* _What you are asked to do_: Identify and pull out each line of the entries in which "προβολές" occurs.

━━━━━━━━━━

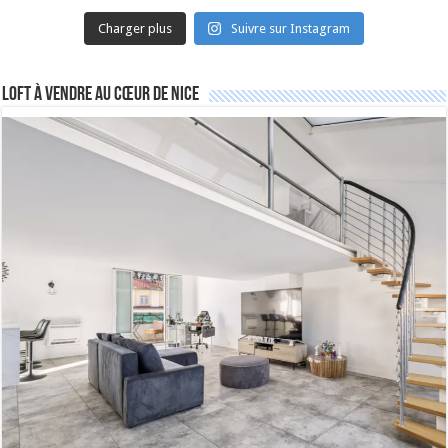
Charger plus
Suivre sur Instagram
Loft à vendre au cœur de Nice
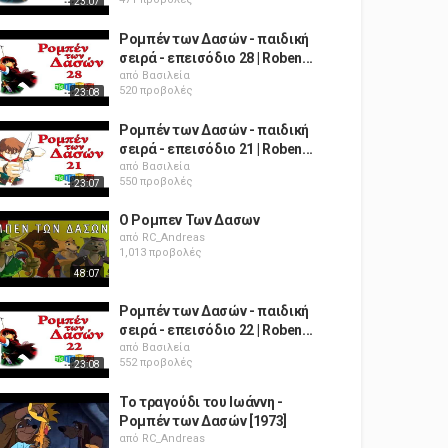
23:07
Ρομπέν των Δασών - παιδική
σειρά - επεισόδιο 28 | Roben...
από
Βασιλεία
520 προβολές
23:08
Ρομπέν των Δασών - παιδική
σειρά - επεισόδιο 21 | Roben...
από
Βασιλεία
550 προβολές
23:07
Ο Ρομπεν Των Δασων
από
RC_Andreas
1,013 προβολές
48:07
Ρομπέν των Δασών - παιδική
σειρά - επεισόδιο 22 | Roben...
από
Βασιλεία
552 προβολές
23:08
Το τραγούδι του Ιωάννη -
Ρομπέν των Δασών [1973]
από
RC_Andreas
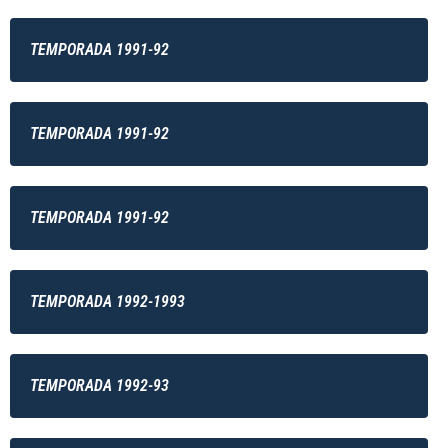
TEMPORADA 1991-92
TEMPORADA 1991-92
TEMPORADA 1991-92
TEMPORADA 1992-1993
TEMPORADA 1992-93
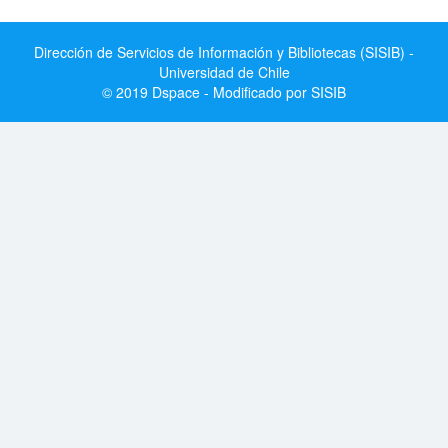
Dirección de Servicios de Información y Bibliotecas (SISIB) -
Universidad de Chile
© 2019 Dspace - Modificado por SISIB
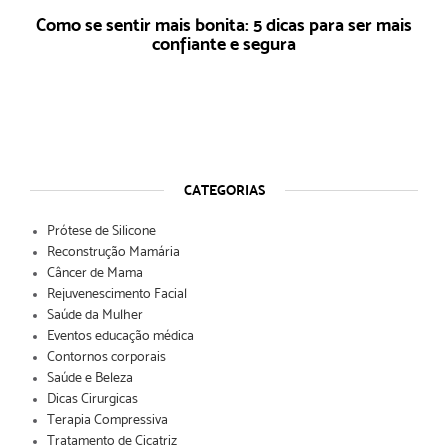
Como se sentir mais bonita: 5 dicas para ser mais
confiante e segura
CATEGORIAS
Prótese de Silicone
Reconstrução Mamária
Câncer de Mama
Rejuvenescimento Facial
Saúde da Mulher
Eventos educação médica
Contornos corporais
Saúde e Beleza
Dicas Cirurgicas
Terapia Compressiva
Tratamento de Cicatriz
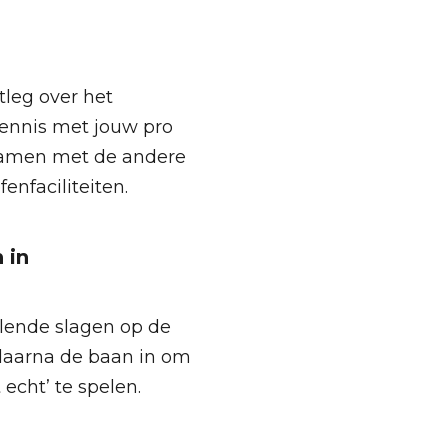
itleg over het
ennis met jouw pro
 samen met de andere
enfaciliteiten.
 in
llende slagen op de
 daarna de baan in om
 echt’ te spelen.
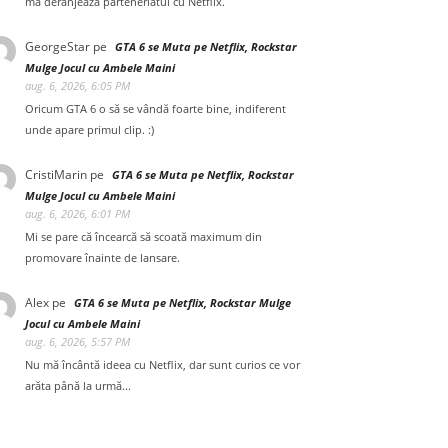
mă deranjează parteneriatul cu Netflix.
GeorgeStar
pe
GTA 6 se Muta pe Netflix, Rockstar
Mulge Jocul cu Ambele Maini
aug. 6, 2026, 6:05 PM
Oricum GTA 6 o să se vândă foarte bine, indiferent
unde apare primul clip. :)
CristiMarin
pe
GTA 6 se Muta pe Netflix, Rockstar
Mulge Jocul cu Ambele Maini
aug. 6, 2026, 6:01 PM
Mi se pare că încearcă să scoată maximum din
promovare înainte de lansare.
Alex
pe
GTA 6 se Muta pe Netflix, Rockstar Mulge
Jocul cu Ambele Maini
aug. 6, 2026, 5:57 PM
Nu mă încântă ideea cu Netflix, dar sunt curios ce vor
arăta până la urmă...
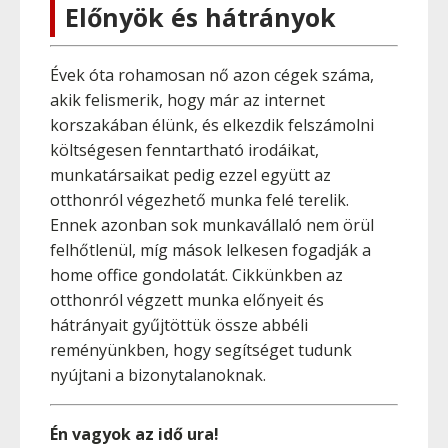
Előnyök és hátrányok
Évek óta rohamosan nő azon cégek száma,
akik felismerik, hogy már az internet
korszakában élünk, és elkezdik felszámolni
költségesen fenntartható irodáikat,
munkatársaikat pedig ezzel együtt az
otthonról végezhető munka felé terelik.
Ennek azonban sok munkavállaló nem örül
felhőtlenül, míg mások lelkesen fogadják a
home office gondolatát. Cikkünkben az
otthonról végzett munka előnyeit és
hátrányait gyűjtöttük össze abbéli
reményünkben, hogy segítséget tudunk
nyújtani a bizonytalanoknak.
Én vagyok az idő ura!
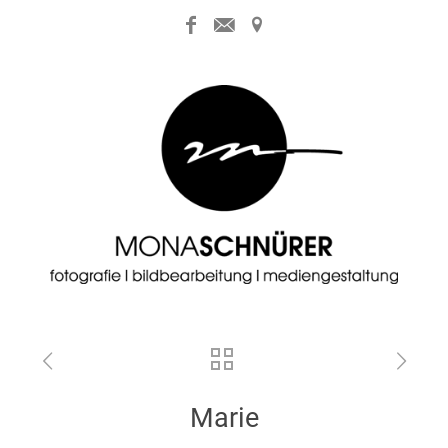
Marie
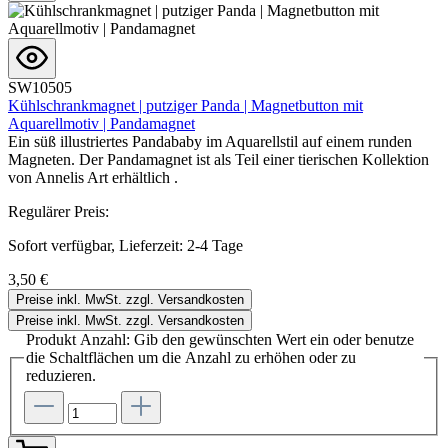
SW10505
Kühlschrankmagnet | putziger Panda | Magnetbutton mit
Aquarellmotiv | Pandamagnet
Ein süß illustriertes Pandababy im Aquarellstil auf einem runden
Magneten. Der Pandamagnet ist als Teil einer tierischen Kollektion
von Annelis Art erhältlich .
Regulärer Preis:
Sofort verfügbar, Lieferzeit: 2-4 Tage
3,50 €
Preise inkl. MwSt. zzgl. Versandkosten
Preise inkl. MwSt. zzgl. Versandkosten
Produkt Anzahl: Gib den gewünschten Wert ein oder benutze
die Schaltflächen um die Anzahl zu erhöhen oder zu
reduzieren.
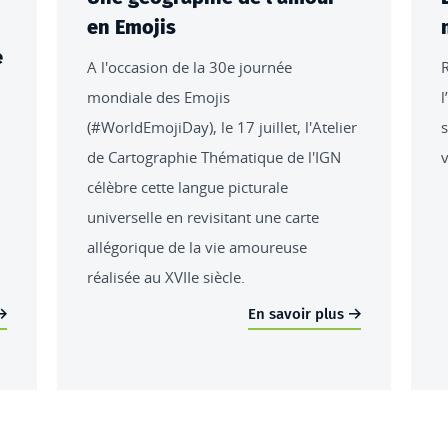
en Emojis
e
A l'occasion de la 30e journée
R
mondiale des Emojis
l
(#WorldEmojiDay), le 17 juillet, l'Atelier
s
de Cartographie Thématique de l'IGN
v
célèbre cette langue picturale
universelle en revisitant une carte
allégorique de la vie amoureuse
réalisée au XVIIe siècle.
En savoir plus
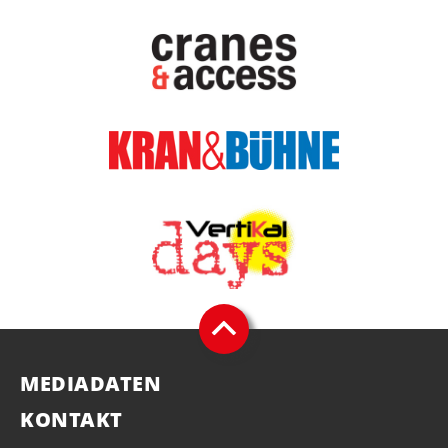
MEDIADATEN
KONTAKT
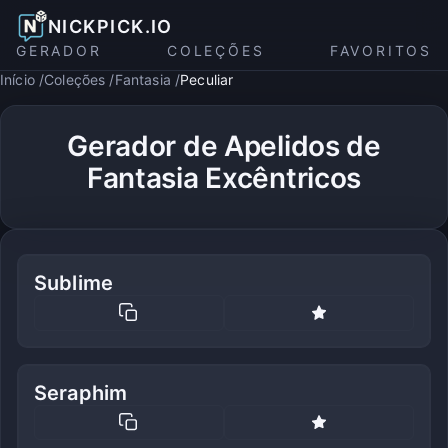
NICKPICK.IO
GERADOR
COLEÇÕES
FAVORITOS
Início
Coleções
Fantasia
Peculiar
Gerador de Apelidos de
Fantasia Excêntricos
Sublime
Seraphim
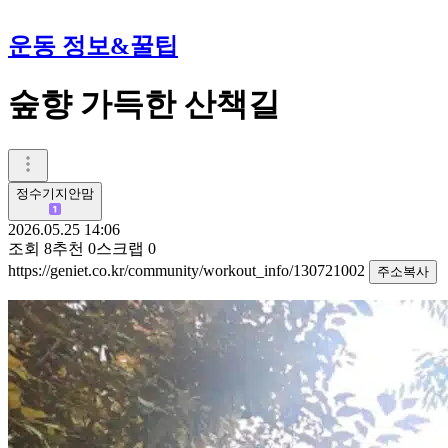
운동 정보&꿀팁
숲향 가득한 산책길
정수기지안맘
2026.05.25 14:06
조회
8
추천
0
스크랩
0
https://geniet.co.kr/community/workout_info/130721002
주소복사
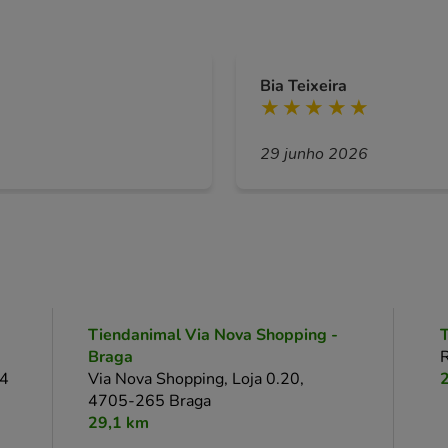
Bia Teixeira
29 junho 2026
Tiendanimal Via Nova Shopping -
T
Braga
R
4
Via Nova Shopping, Loja 0.20,
4705-265 Braga
29,1 km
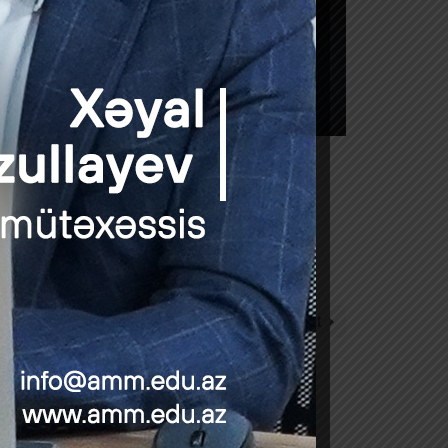
Next Post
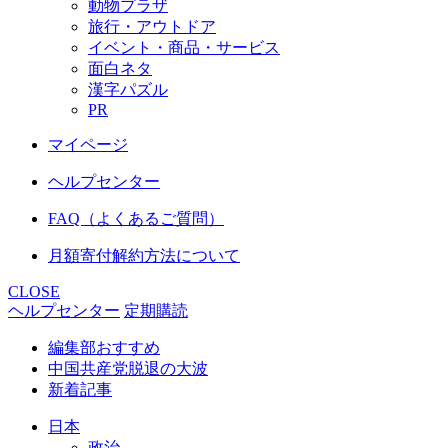
動物プラザ
旅行・アウトドア
イベント・商品・サービス
面白ネタ
漢字パズル
PR
マイページ
ヘルプセンター
FAQ（よくあるご質問）
月額寄付解約方法について
CLOSE
ヘルプセンター
定期購読
編集部おすすめ
中国共産党脱退の大波
新着記事
日本
政治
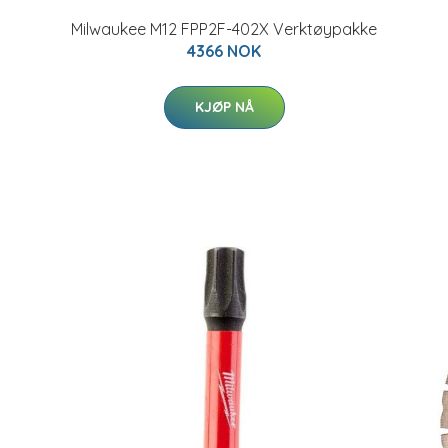
Milwaukee M12 FPP2F-402X Verktøypakke
4366 NOK
KJØP NÅ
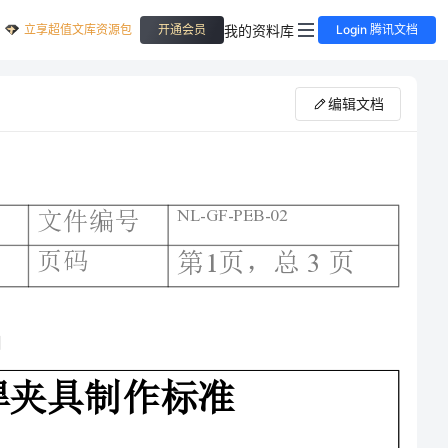
立享超值文库资源包
我的资料库
开通会员
Login 腾讯文档
编辑文档
NL-GF-PEB-02
13
第页，总页
备注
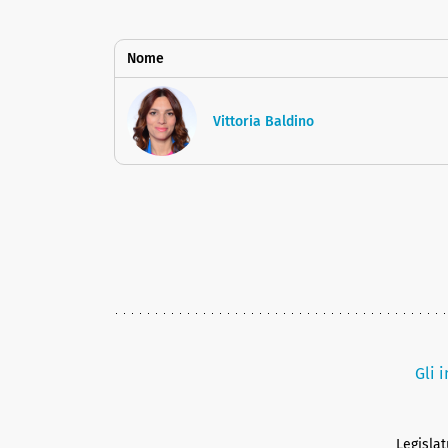
Nome
Vittoria Baldino
Gli 
Legisla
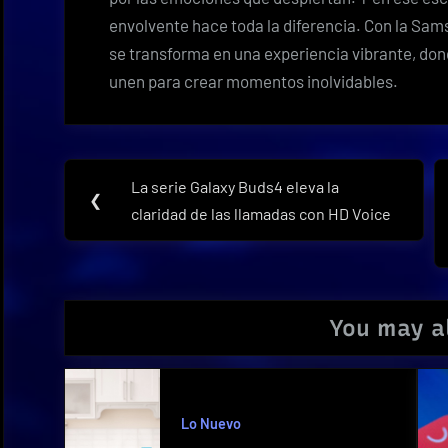
envolvente hace toda la diferencia. Con la S
se transforma en una experiencia vibrante, dond
unen para crear momentos inolvidables.
Navegación
La serie Galaxy Buds4 eleva la
Previous
❮
de
claridad de las llamadas con HD Voice
Post:
entradas
You may al
Lo Nuevo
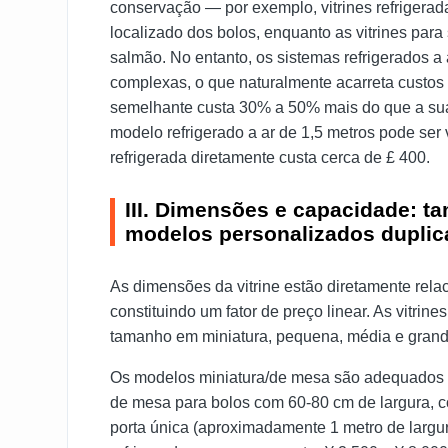
conservação — por exemplo, vitrines refrigerad
localizado dos bolos, enquanto as vitrines par
salmão. No entanto, os sistemas refrigerados a
complexas, o que naturalmente acarreta custos 
semelhante custa 30% a 50% mais do que a sua 
modelo refrigerado a ar de 1,5 metros pode se
refrigerada diretamente custa cerca de £ 400.
III. Dimensões e capacidade: 
modelos personalizados duplic
As dimensões da vitrine estão diretamente rela
constituindo um fator de preço linear. As vitri
tamanho em miniatura, pequena, média e grande
Os modelos miniatura/de mesa são adequados p
de mesa para bolos com 60-80 cm de largura, 
porta única (aproximadamente 1 metro de largu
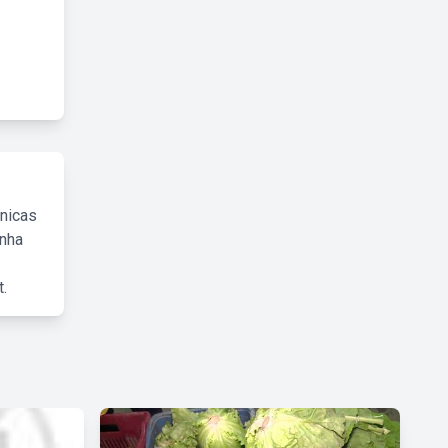
cnicas
inha
.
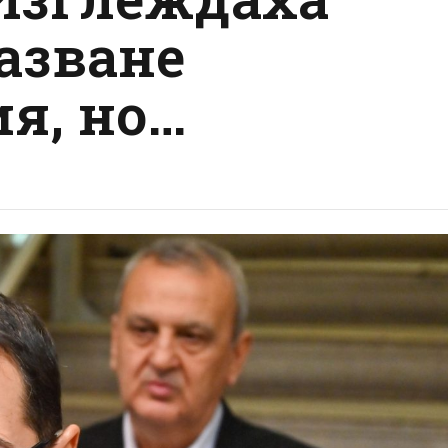
азване
я, но…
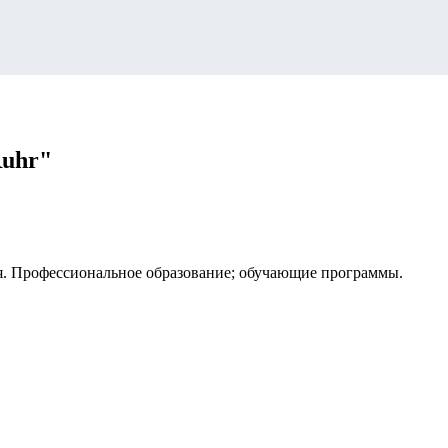
Ruhr"
я. Профессиональное образование; обучающие программы.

━━━━━━━━━━

* _Task result_:
520 προβολές
550 προβολές
1,013 προβολές
552 προβολές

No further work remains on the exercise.